About this task: Tally how many lines in the material include the word "минусовки", then give that figure by itself.

Given data:

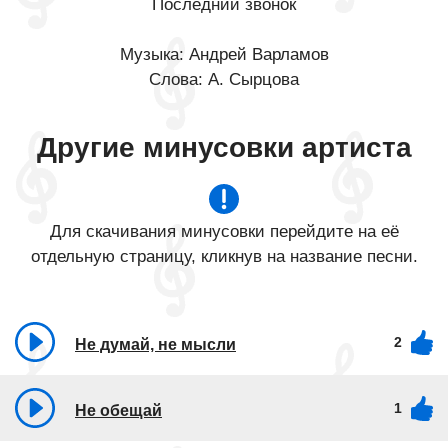
Последний звонок
Музыка: Андрей Варламов
Слова: А. Сырцова
Другие минусовки артиста
Для скачивания минусовки перейдите на её
отдельную страницу, кликнув на название песни.
2
Не думай, не мысли
1
Не обещай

Output of the task: 2